The Henry Luce Foundation has awarded an Emory University religion professor a highly competitive $305,000 grant to lead new international and interdisciplinary research on “moderate Islam.”

Jim Hoesterey, Winship Distinguished Research Professor of Religion in Emory College of Arts and Sciences, will co-lead a team of global scholars examining the widely differing concepts of “moderate Islam” across the Muslim-majority countries of Egypt, Indonesia and Morocco.

Hoesterey and Yasmin Moll of the University of Michigan will conduct their own research while leading five other scholars from the fields of religion, anthropology and political science. Vincent Cornell, Emory’s Asa Griggs Candler Professor of Middle East and Islamic Studies, is among the additional scholars.

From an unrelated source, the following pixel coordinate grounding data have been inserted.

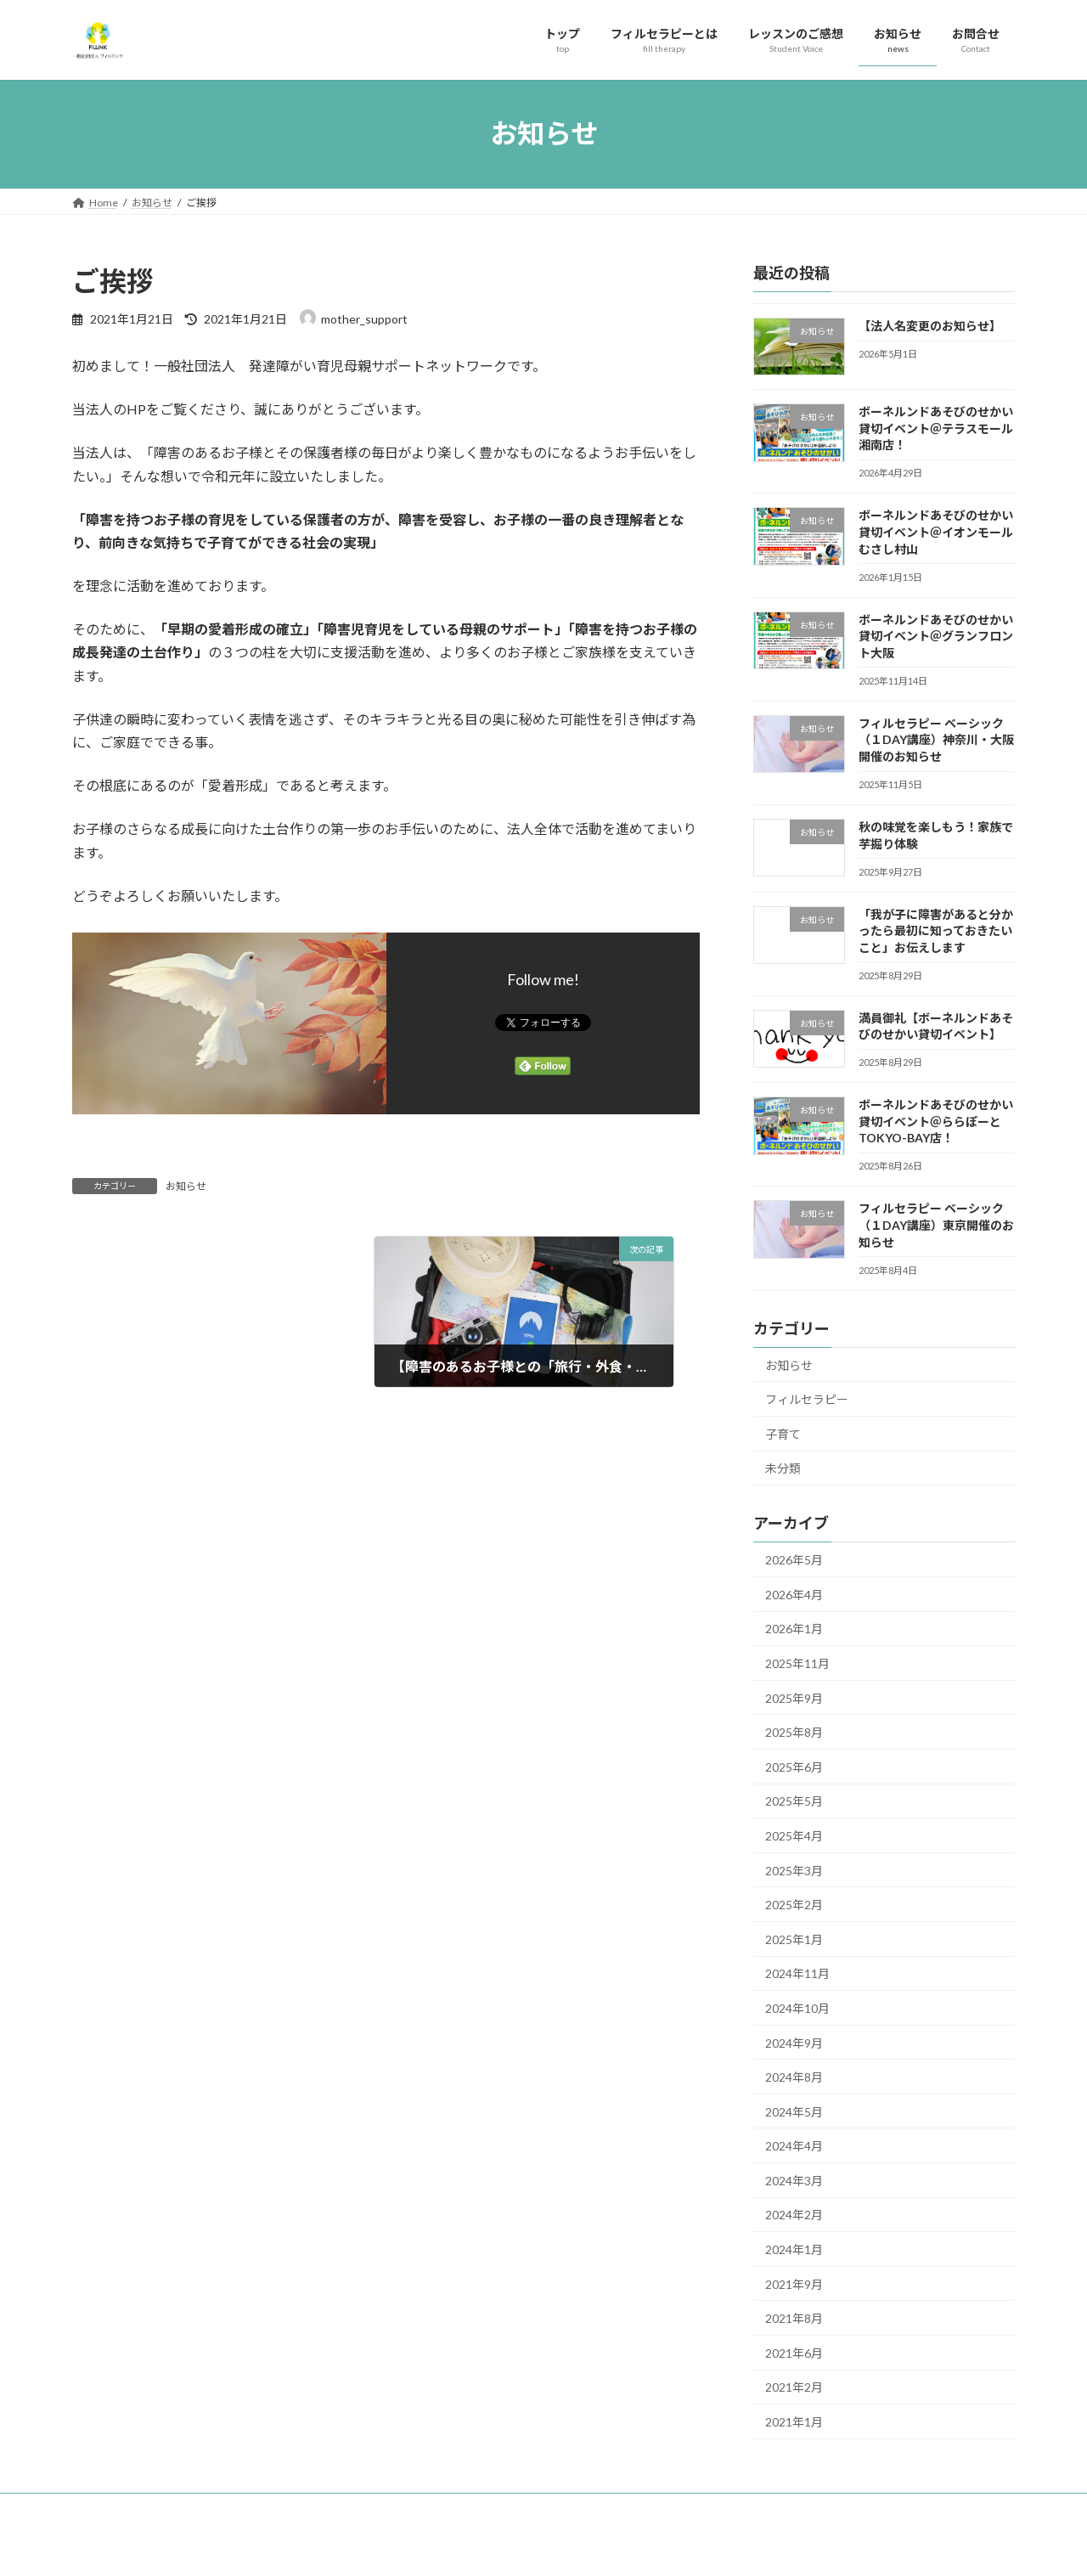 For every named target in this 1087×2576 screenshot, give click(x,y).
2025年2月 (794, 1904)
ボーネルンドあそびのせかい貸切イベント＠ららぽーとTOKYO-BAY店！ (936, 1121)
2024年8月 (794, 2077)
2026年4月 (794, 1594)
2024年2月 (794, 2214)
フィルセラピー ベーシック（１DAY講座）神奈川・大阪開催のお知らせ (936, 739)
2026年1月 (794, 1628)
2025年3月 (794, 1870)
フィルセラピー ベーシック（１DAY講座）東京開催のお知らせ (936, 1225)
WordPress (451, 2546)
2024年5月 (794, 2111)
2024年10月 (797, 2008)
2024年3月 (794, 2180)
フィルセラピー (806, 1399)
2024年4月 (794, 2146)
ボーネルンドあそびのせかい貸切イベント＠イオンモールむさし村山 (936, 531)
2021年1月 (794, 2422)
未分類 (783, 1468)
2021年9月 (794, 2283)
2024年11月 (797, 1973)
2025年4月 (794, 1836)
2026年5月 (794, 1560)
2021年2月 (794, 2387)
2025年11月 (797, 1663)
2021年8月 (794, 2318)
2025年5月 (794, 1801)
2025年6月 (794, 1766)
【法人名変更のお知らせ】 (930, 325)
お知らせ (186, 1186)
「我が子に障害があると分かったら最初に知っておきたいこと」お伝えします (936, 930)
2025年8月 (794, 1732)
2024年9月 (794, 2042)
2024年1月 (794, 2249)
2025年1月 (794, 1938)
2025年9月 (794, 1697)
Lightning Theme (539, 2546)
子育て (783, 1433)
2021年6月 (794, 2352)
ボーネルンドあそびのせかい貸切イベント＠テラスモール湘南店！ (936, 428)
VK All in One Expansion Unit (653, 2546)
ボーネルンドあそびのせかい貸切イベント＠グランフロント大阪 (936, 635) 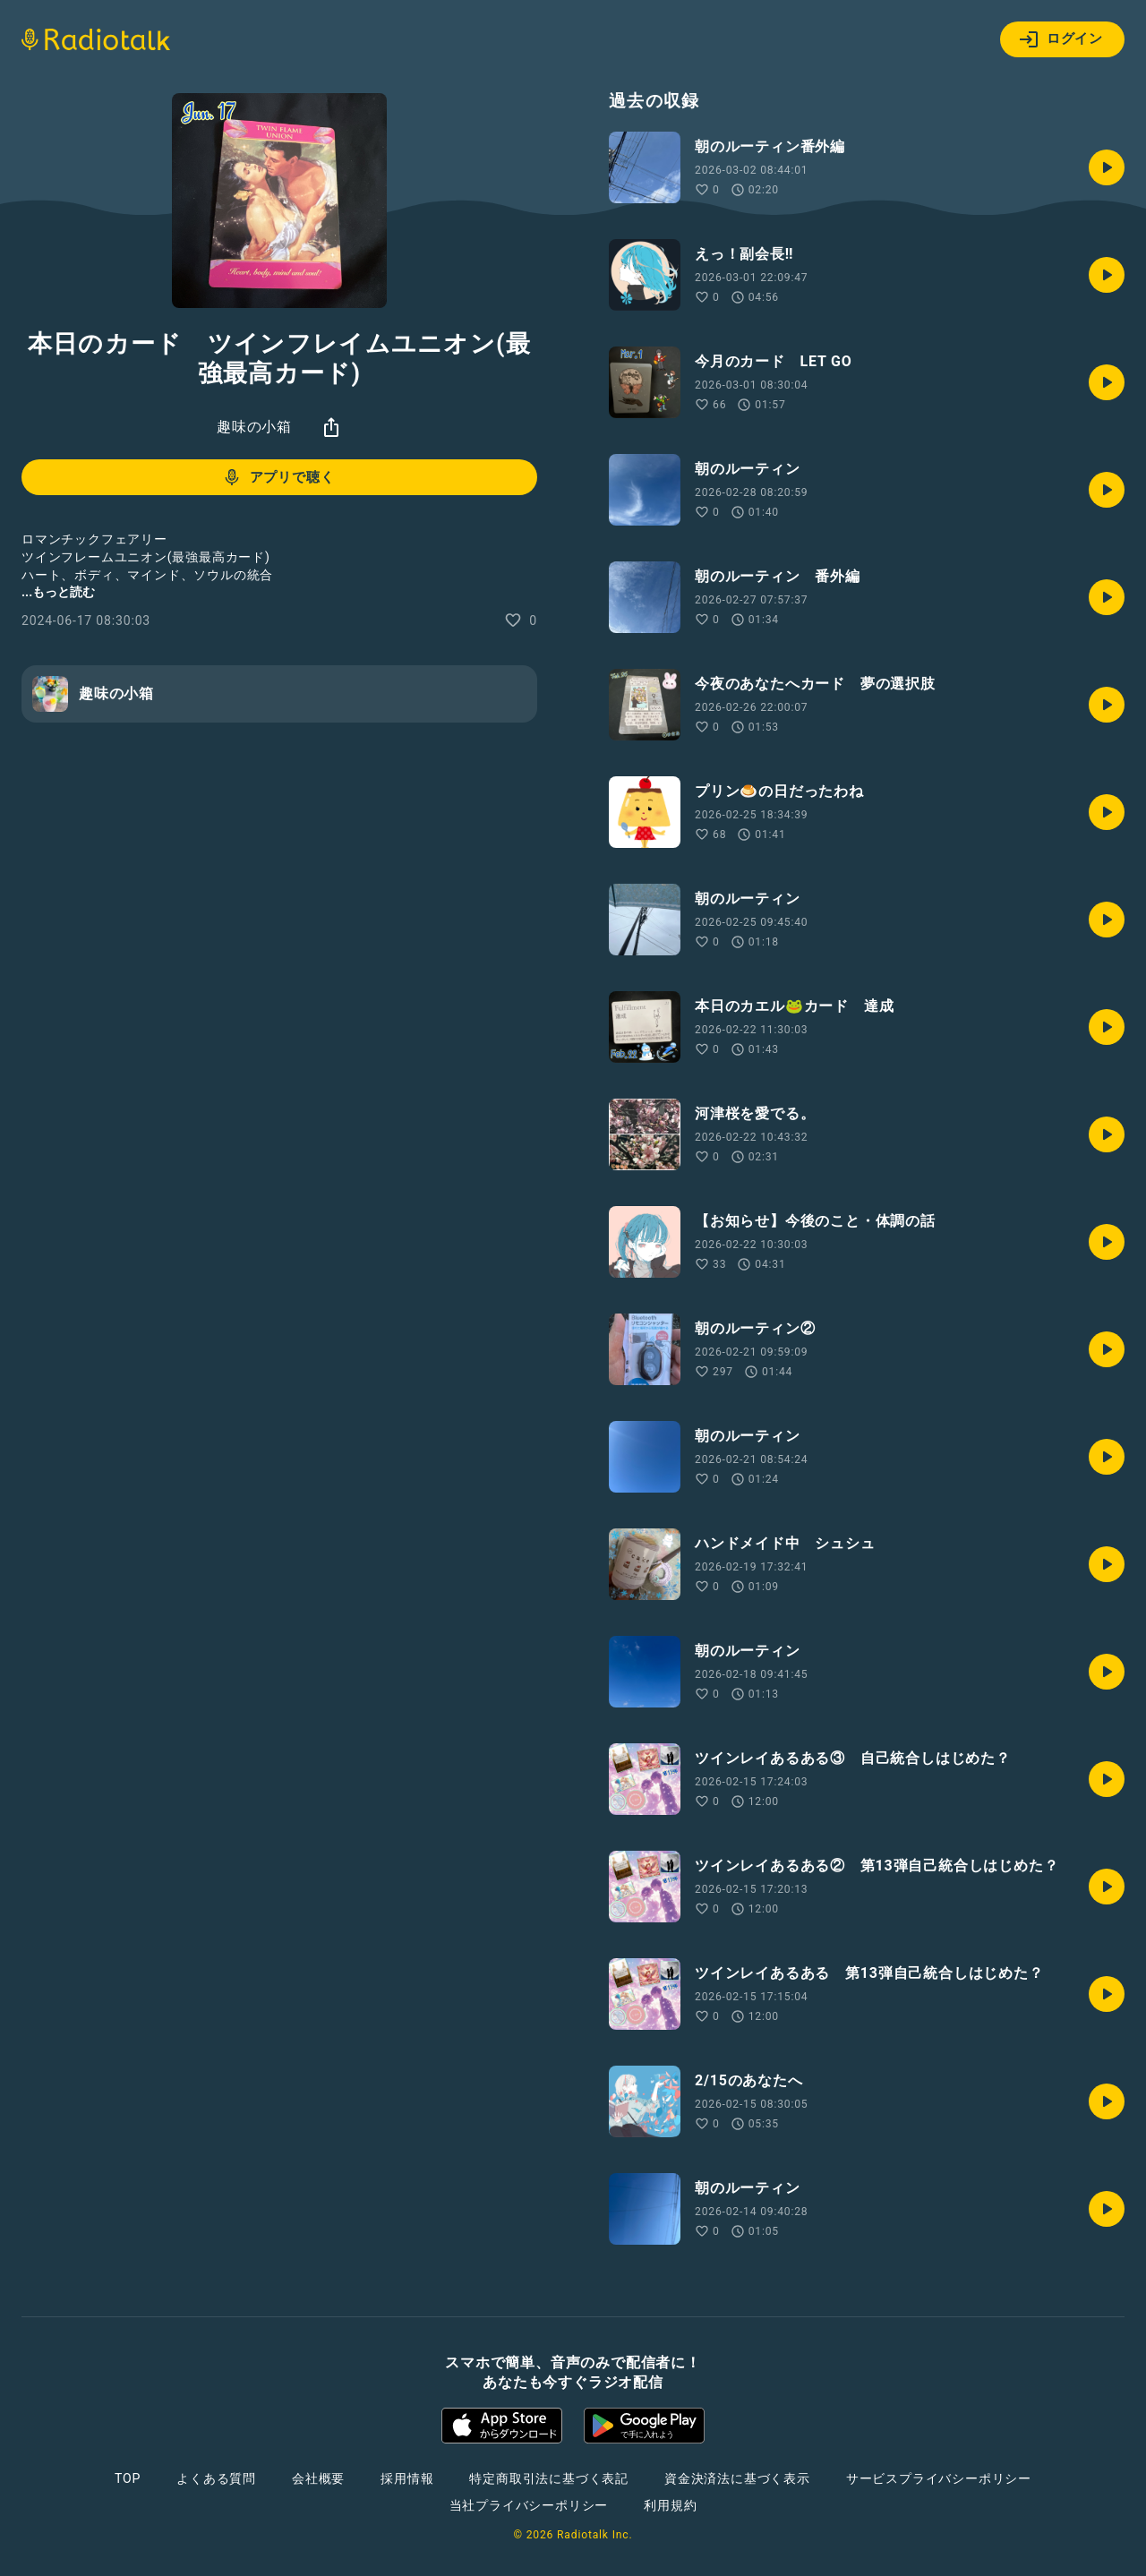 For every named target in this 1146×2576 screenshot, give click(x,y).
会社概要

According to Hoesterey, Western policy makers and civic leaders have used the term “moderate Islam” casually for years, differentiating it only from religious extremism. The project will focus on how the concept varies not only from Western perspectives but also within seemingly similar countries.

For instance, although Sunnis are the majority in Egypt and Morocco, the two governments (authoritarian and monarchy, respectively) create diverse ways for people to imagine and practice the idea of religious moderation, Hoesterey says.

“I’m very excited about the breadth of this interdisciplinary conversation and how a more nuanced understanding of this concept might create more opportunity for religious and cultural diplomacy,” Hoesterey says.

The interdisciplinary nature of the project will include field interviews and analysis of Islamic social media platforms, with several separate studies combined into a single academic volume and final report, including policy suggestions concerning religious diplomacy.

Specific research will include an examination of the Egyptian university system’s role in fashioning the country’s narration of moderation and a review of how relief work with Christian charities may affect rural Muslims’ definition of moderation. Cornell, a historian, will analyze how public intellectuals from Morocco, Egypt, Algeria and Tunisia have developed Islamic theologies of liberalism through their writing.

Hoesterey, a cultural anthropologist and former secretary at the American Institute for Indonesian Studies, previously won a Fulbright Senior Scholar award for preliminary research. His focus with this project is how the Indonesian government defines moderation at home and internationally in its efforts to promote the country as proof of the compatibility of Islamic commitment with democratic principles.

He will travel to Indonesia in December to begin his section of the project. Hoesterey also is looking for undergraduates to serve as research assistants.

The full team will complete their writing in 2022, when the project concludes with a workshop for international leaders and diplomats.

“I suspect there will be close themes our work will bring together, on the potential and limits of what moderate Islam is or can be,” Hoesterey says.